> [The data]:
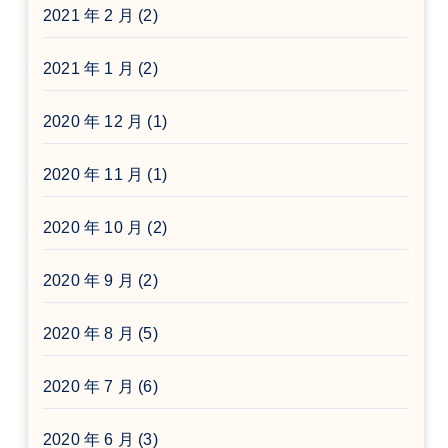
2021 年 2 月
(2)
2021 年 1 月
(2)
2020 年 12 月
(1)
2020 年 11 月
(1)
2020 年 10 月
(2)
2020 年 9 月
(2)
2020 年 8 月
(5)
2020 年 7 月
(6)
2020 年 6 月
(3)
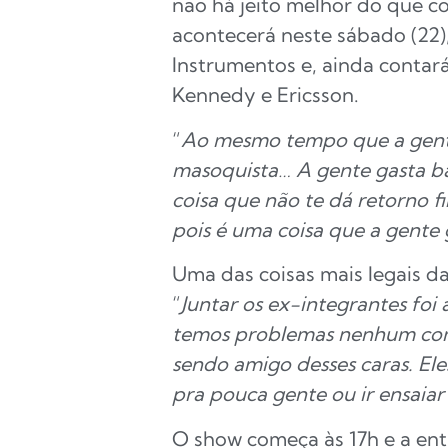
não há jeito melhor do que c
acontecerá neste sábado (22)
Instrumentos e, ainda contar
Kennedy e Ericsson.
“
Ao mesmo tempo que a gente
masoquista… A gente gasta ba
coisa que não te dá retorno f
pois é uma coisa que a gente 
Uma das coisas mais legais d
“
Juntar os ex-integrantes fo
temos problemas nenhum com 
sendo amigo desses caras. El
pra pouca gente ou ir ensaiar
O show começa às 17h e a entr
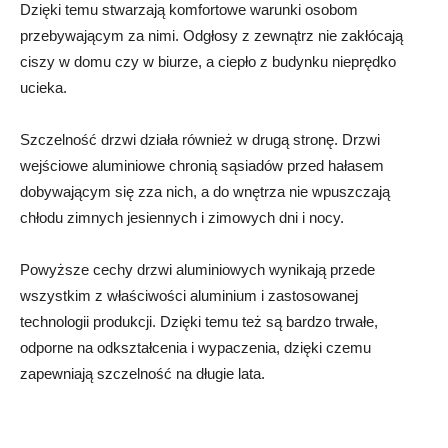
Dzięki temu stwarzają komfortowe warunki osobom
przebywającym za nimi. Odgłosy z zewnątrz nie zakłócają
ciszy w domu czy w biurze, a ciepło z budynku nieprędko
ucieka.
Szczelność drzwi działa również w drugą stronę. Drzwi
wejściowe aluminiowe chronią sąsiadów przed hałasem
dobywającym się zza nich, a do wnętrza nie wpuszczają
chłodu zimnych jesiennych i zimowych dni i nocy.
Powyższe cechy drzwi aluminiowych wynikają przede
wszystkim z właściwości aluminium i zastosowanej
technologii produkcji. Dzięki temu też są bardzo trwałe,
odporne na odkształcenia i wypaczenia, dzięki czemu
zapewniają szczelność na długie lata.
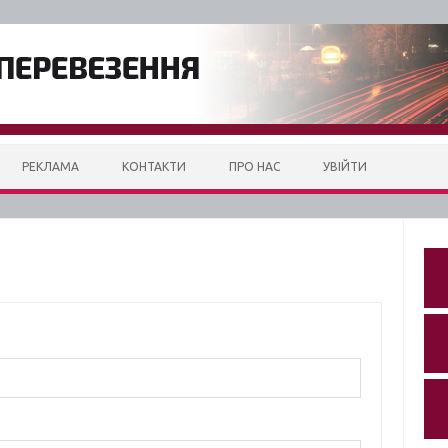
РЕКЛАМА
КОНТАКТИ
ПРО НАС
УВІЙТИ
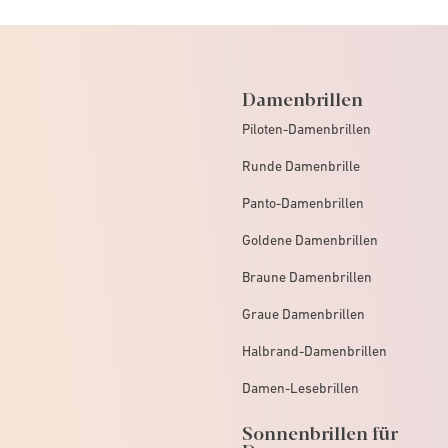
Damenbrillen
Piloten-Damenbrillen
Runde Damenbrille
Panto-Damenbrillen
Goldene Damenbrillen
Braune Damenbrillen
Graue Damenbrillen
Halbrand-Damenbrillen
Damen-Lesebrillen
Sonnenbrillen für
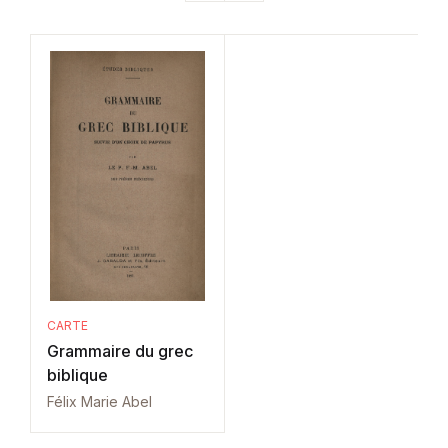
CARTE
Grammaire du grec
biblique
Félix Marie Abel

> [Aim of the task]: Reproduce all entries without any change, and omit the pictures.

> [Result for this task]:
2021 年 2 月
(2)
2021 年 1 月
(2)
2020 年 12 月
(1)
2020 年 11 月
(1)
2020 年 10 月
(2)
2020 年 9 月
(2)
2020 年 8 月
(5)
2020 年 7 月
(6)
2020 年 6 月
(3)
não há jeito melhor do que c
acontecerá neste sábado (22)
Instrumentos e, ainda contar
Kennedy e Ericsson.
“
Ao mesmo tempo que a gente
masoquista… A gente gasta ba
coisa que não te dá retorno f
pois é uma coisa que a gente 
Uma das coisas mais legais d
“
Juntar os ex-integrantes fo
temos problemas nenhum com 
sendo amigo desses caras. El
pra pouca gente ou ir ensaiar
O show começa às 17h e a entr
Dzięki temu stwarzają komfortowe warunki osobom
przebywającym za nimi. Odgłosy z zewnątrz nie zakłócają
ciszy w domu czy w biurze, a ciepło z budynku nieprędko
ucieka.
Szczelność drzwi działa również w drugą stronę. Drzwi
wejściowe aluminiowe chronią sąsiadów przed hałasem
dobywającym się zza nich, a do wnętrza nie wpuszczają
chłodu zimnych jesiennych i zimowych dni i nocy.
Powyższe cechy drzwi aluminiowych wynikają przede
wszystkim z właściwości aluminium i zastosowanej
technologii produkcji. Dzięki temu też są bardzo trwałe,
odporne na odkształcenia i wypaczenia, dzięki czemu
zapewniają szczelność na długie lata.
РЕКЛАМА
КОНТАКТИ
ПРО НАС
УВІЙТИ
Damenbrillen
Piloten-Damenbrillen
Runde Damenbrille
Panto-Damenbrillen
Goldene Damenbrillen
Braune Damenbrillen
Graue Damenbrillen
Halbrand-Damenbrillen
Damen-Lesebrillen
Sonnenbrillen für
CARTE
Grammaire du grec
biblique
Félix Marie Abel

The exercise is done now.